How Igneous Rocks Are Formed

Earth's crust, or outermost rocky layer, sits on top of a deeper layer called the mantle, which stores heat from two sources: the formation of the Earth 4.65 billion years ago and the radioactive decay of uranium, thorium, and potassium. When cracks between huge crustal plates open up, the gap causes the underlying mantle to rise up. The upwelling partially melts that region of the mantle; scientists call that decompression melting. The molten rock, or magma, is less dense than solid rock, so it moves upward, the way a cork bobs to the surface of water. As the magma reaches the upper layers of the crust or even Earth's surface, it cools and hardens into a solid known as igneous rock. Scientists categorize igneous rocks according to their chemical composition, the method of their formation, and their degree of crystallization.

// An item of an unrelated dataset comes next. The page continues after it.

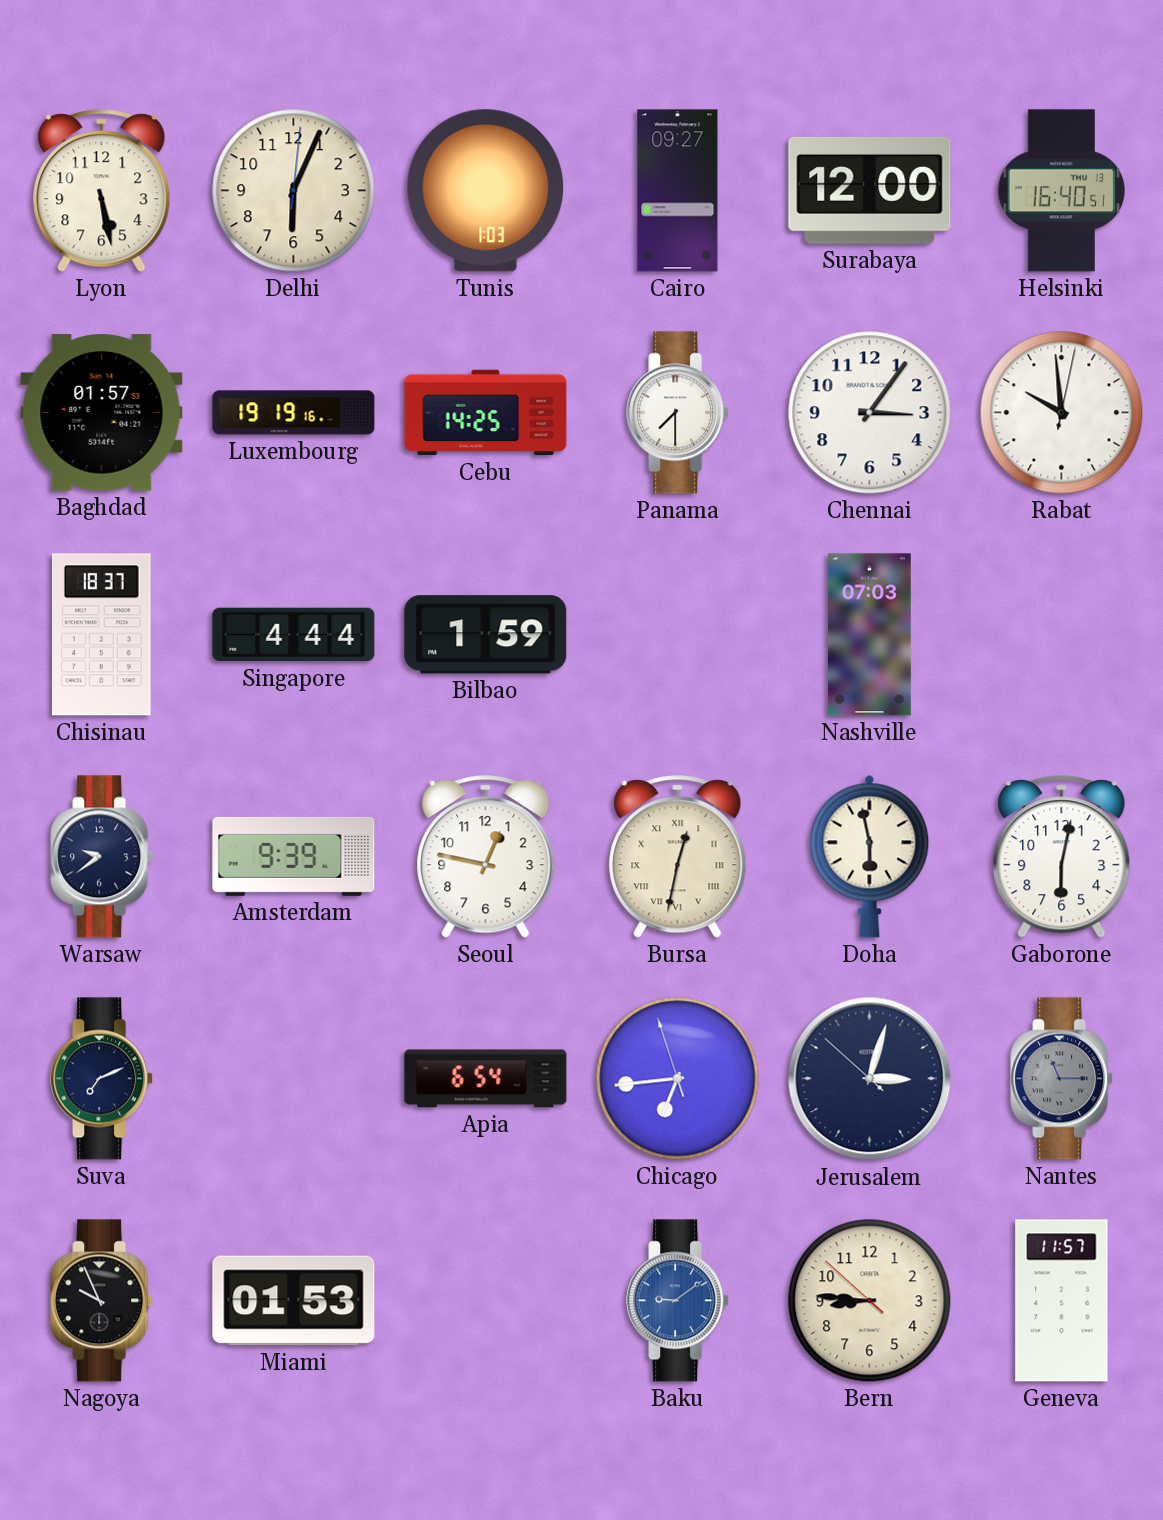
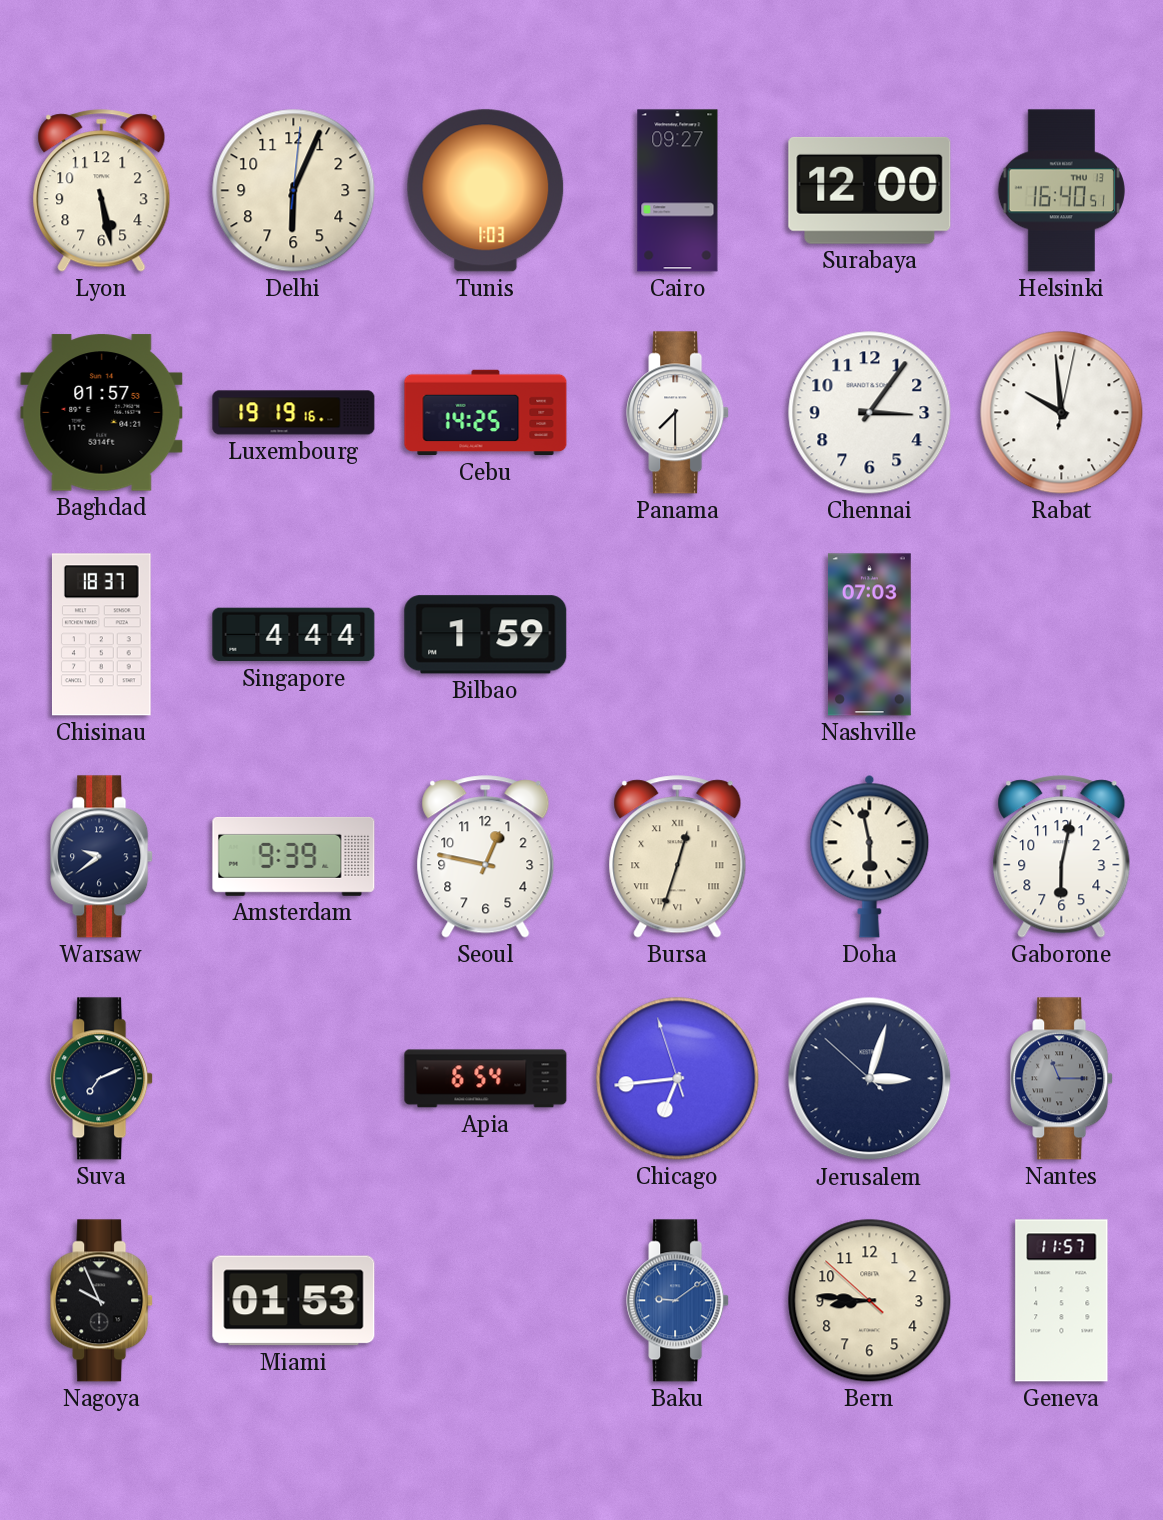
Bursa: 12:32 -> 12:33
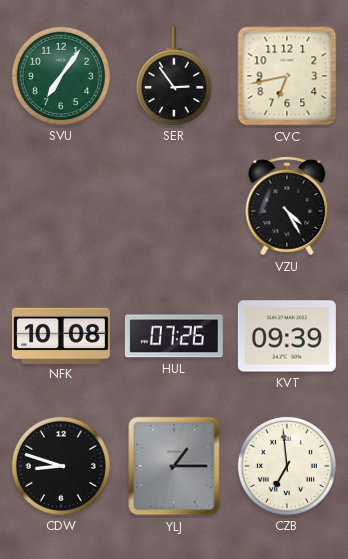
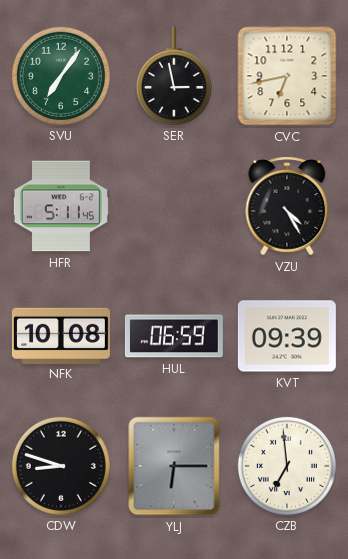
SER: 2:54 -> 2:58
HFR: none -> 5:11
HUL: 07:26 -> 06:59
YLJ: 1:15 -> 6:15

Some types of pumice are less dense than water, so they float
Photo by Marli Bryant Miller

About Vesicles in Igneous Rocks

The bubbles in a bottle of carbonated beverage do not exist until someone removes the sealed cap, thus releasing the external pressure on the liquid. Likewise, when magma erupts from beneath the Earth's surface, the sudden release of pressure causes dissolved gases to form bubbles within the molten rock. Geologists call these bubbles "vesicles." As the bubbles grow larger, due to decreasing pressure and more gas coming out of the magma, the magma becomes less dense, so it may rise faster and spew out of the ground. Rapid cooling of the lava may solidify it into a porous, cavity-filled rock before all the bubbles have a chance to reach the surface of the liquid and burst. Pumice and scoria are two types of rock rich in vesicles. In some cases, heated groundwater may deposit other minerals such as calcite into empty vesicles after the erupted magma has solidified, so the resulting rock may resemble a cookie filled with nuts. Scientists call this texture "amygdaloidal."